Waida Mfg. heads into its May 8 results with one of the most decisive rounds of short covering seen in the stock this year — while, paradoxically, the cost of borrowing its shares has tripled.
The covering story has been relentless. Short interest as a percentage of the free float collapsed from 1.66% in mid-March to just 0.115% by April 27 — a reduction of roughly 93% in six weeks. The decline was almost perfectly linear: every reporting period since late March brought a fresh step down, with the sharpest single drop arriving in the week before results were due. Whatever thesis drove shorts into the name earlier in the year, it has been unwound almost entirely.

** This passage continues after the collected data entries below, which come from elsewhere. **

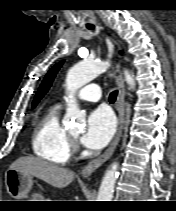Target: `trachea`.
Instances as JSON below:
<instances>
[{"label":"trachea","mask_w":176,"mask_h":211,"mask_svg":"<svg viewBox=\"0 0 176 211\" xmlns=\"http://www.w3.org/2000/svg\"><path fill=\"white\" fill-rule=\"evenodd\" d=\"M87 28L90 29V30H94V26L93 25L87 26ZM117 94H118L117 91H113V92L110 93L109 101L111 103L115 102Z\"/></svg>","instance_id":"obj_1"}]
</instances>
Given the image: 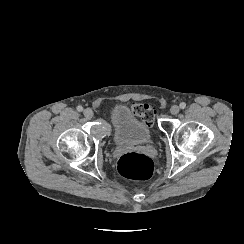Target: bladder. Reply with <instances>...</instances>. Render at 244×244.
<instances>
[{"label":"bladder","mask_w":244,"mask_h":244,"mask_svg":"<svg viewBox=\"0 0 244 244\" xmlns=\"http://www.w3.org/2000/svg\"><path fill=\"white\" fill-rule=\"evenodd\" d=\"M114 125L113 139L118 145H145L150 144L152 133L131 112L126 105L120 104L112 110Z\"/></svg>","instance_id":"obj_1"}]
</instances>
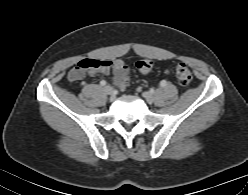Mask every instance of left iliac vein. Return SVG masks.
Wrapping results in <instances>:
<instances>
[{
	"label": "left iliac vein",
	"instance_id": "4c4485c4",
	"mask_svg": "<svg viewBox=\"0 0 248 195\" xmlns=\"http://www.w3.org/2000/svg\"><path fill=\"white\" fill-rule=\"evenodd\" d=\"M142 96L146 99L148 103H153L154 102V96L150 92H143Z\"/></svg>",
	"mask_w": 248,
	"mask_h": 195
}]
</instances>
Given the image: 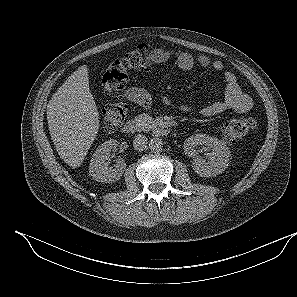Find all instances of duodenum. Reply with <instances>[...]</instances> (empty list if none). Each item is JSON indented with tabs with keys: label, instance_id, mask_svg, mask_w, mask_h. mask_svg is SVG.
<instances>
[{
	"label": "duodenum",
	"instance_id": "obj_1",
	"mask_svg": "<svg viewBox=\"0 0 297 297\" xmlns=\"http://www.w3.org/2000/svg\"><path fill=\"white\" fill-rule=\"evenodd\" d=\"M140 129V122L135 119H130L126 121L121 130L124 134H135ZM154 134L157 136H167L170 133V130L167 128H162L156 126L153 130Z\"/></svg>",
	"mask_w": 297,
	"mask_h": 297
}]
</instances>
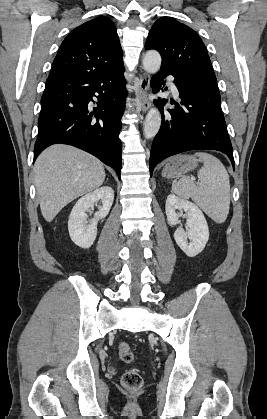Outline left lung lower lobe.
Wrapping results in <instances>:
<instances>
[{
	"label": "left lung lower lobe",
	"mask_w": 267,
	"mask_h": 419,
	"mask_svg": "<svg viewBox=\"0 0 267 419\" xmlns=\"http://www.w3.org/2000/svg\"><path fill=\"white\" fill-rule=\"evenodd\" d=\"M174 76L181 106L163 110L166 99L155 100L160 109L162 123L155 136L150 154V175L161 160L172 155L197 149L217 150L226 154L234 166L233 148L221 110L217 83L200 77L165 69L151 79L153 91H159L164 78Z\"/></svg>",
	"instance_id": "obj_1"
}]
</instances>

The borrow market tells a different story, and the contrast is worth naming. Even as short interest evaporated, the cost to borrow surged — up more than 135% over the past week alone, and more than 200% over the past month, reaching 4.18% as of April 21. That rate was stable near 1.78% for most of February and March before jumping sharply after April 2. The divergence — fewer shares short, yet borrowing more expensive — points to a sharp reduction in available lending supply rather than a fresh wave of new shorts. The borrow market has tightened at the same moment the shorts have left. ORTEX's short score for the stock, while now easing to 26 from a recent high near 28.5, still ranks in the 92nd percentile of its universe, reflecting elevated relative positioning.

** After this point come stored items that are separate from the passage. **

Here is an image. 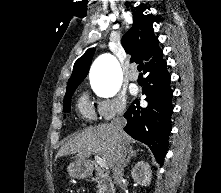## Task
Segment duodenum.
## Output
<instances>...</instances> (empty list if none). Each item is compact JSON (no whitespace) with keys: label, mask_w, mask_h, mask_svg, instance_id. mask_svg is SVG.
I'll return each mask as SVG.
<instances>
[{"label":"duodenum","mask_w":221,"mask_h":193,"mask_svg":"<svg viewBox=\"0 0 221 193\" xmlns=\"http://www.w3.org/2000/svg\"><path fill=\"white\" fill-rule=\"evenodd\" d=\"M81 167L90 179L100 183L103 193H115V187L111 177L97 164L89 162L83 164Z\"/></svg>","instance_id":"1"}]
</instances>
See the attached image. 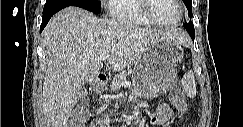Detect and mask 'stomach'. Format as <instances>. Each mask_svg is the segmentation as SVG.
Wrapping results in <instances>:
<instances>
[{
    "label": "stomach",
    "mask_w": 243,
    "mask_h": 127,
    "mask_svg": "<svg viewBox=\"0 0 243 127\" xmlns=\"http://www.w3.org/2000/svg\"><path fill=\"white\" fill-rule=\"evenodd\" d=\"M183 56V49L178 43L166 39L155 41L134 64L133 90L147 98L169 90L176 79V68Z\"/></svg>",
    "instance_id": "stomach-1"
}]
</instances>
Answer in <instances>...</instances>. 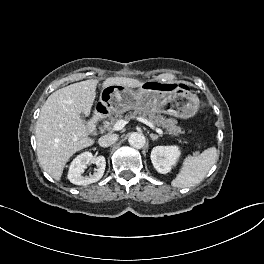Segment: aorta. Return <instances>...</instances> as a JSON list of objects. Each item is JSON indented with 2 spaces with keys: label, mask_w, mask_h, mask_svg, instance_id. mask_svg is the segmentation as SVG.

There is no live analyst consensus for this stock, and no options data available, so the Street's formal view cannot be assessed. What the ownership register does reveal is a highly concentrated structure: members of the founding Waida family collectively hold well over 20% of shares, with Mitsuo Waida and Hideo Waida alone accounting for roughly 11.7% combined. Juroku Financial Group, a regional bank, holds another 6.8%. Float is thin, which amplifies moves in either direction and helps explain why even modest shifts in short positioning can produce outsized borrow-cost swings. The days-to-cover rank also sits at the 84th percentile, consistent with a name where unwinding a position takes meaningful time relative to average volume.
Earnings history offers a mild positive bias. The last four prints produced next-day moves of +3.1%, +3.0%, -1.3%, and +2.2%, averaging slightly above flat. The five-day reaction after the February 2026 print was a standout at +12.6%. Whether the pre-earnings short covering reflects that pattern or simply risk management ahead of results is not clear from the data. Among correlated peers on the Tokyo exchange, 6440 (JUKI Corporation) bucked the broader tape this week with a 5.4% gain, while 9551 dropped 7.5% — the widest dispersion in the peer group, suggesting the Japanese industrial machinery complex has been anything but uniform.
With the May 8 print eight days away, the key variable to watch is whether the borrow cost continues to climb even as short interest remains near zero — and whether the gap between a tight lending market and minimal declared short positioning begins to close in either direction.